Après avoir étudié l’évolution de la "punitivité objective" (sévérité des peines infligées par les juges) et de la "punitivité subjective" (attitudes des gens vis à vis des sanctions pénales) en Suisse et dans les Etats voisins, A. Kuhn tente de déterminer comment il serait possible de diminuer la population des prisons afin de résoudre le problème actuel du surpeuplement carcéral. Si les questions abordées avec un souci évident de se faire comprendre par le plus grand nombre sont étudiées dans le cadre helvétique, le lecteur français trouvera de multiples occasions d’appliquer les raisonnements et conclusions à la situation dans notre pays.

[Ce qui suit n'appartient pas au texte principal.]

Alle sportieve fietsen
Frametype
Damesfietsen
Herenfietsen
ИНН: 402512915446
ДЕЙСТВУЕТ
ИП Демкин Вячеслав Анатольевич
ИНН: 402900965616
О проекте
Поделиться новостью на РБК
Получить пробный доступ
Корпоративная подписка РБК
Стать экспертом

- Nicolas Bourgoin, Le suicide en prison, sous la direction d’Hervé Le Bras, Ecole des hautes études en sciences sociales, 342 pages.
Cette thèse se fonde sur une exploitation exhaustive des cas de suicide en prison de 1982 à 1991, et suit un double traitement du matériau : l’analyse des lettres qu’ont laissées un tiers des détenus suicidés pour motiver leur geste et l’analyse statistique des caractéristiques individuelles et des variables de situation des détenus, à partir des informations enregistrées par l’administration. Travail de référence dans un domaine où les approches quantitatives sont rares en France.
 
 

Article

- Patrick Simon, "Nommer pour agir", Le Monde, 28 avril 1993, p. 2.
Chercheur à l’Institut national d’études démographiques (INED), P. Simon s’interroge sur la pertinence de l’utilisation des catégories de français et d’étranger pour rendre compte "des phénomènes sociaux où interviennent des discriminations ethniques et raciales". L’auteur reproche aux sciences sociales d’être, en particulier, "incapable de se détacher de l’analyse institutionnelle" contredisant ainsi leur vocation traditionnelle. Pour lui l’urgence est à "la recomposition des catégories d’appréhension du corps social". Contribution percutante à un débat difficile qui intéresse bien évidemment Pénombre.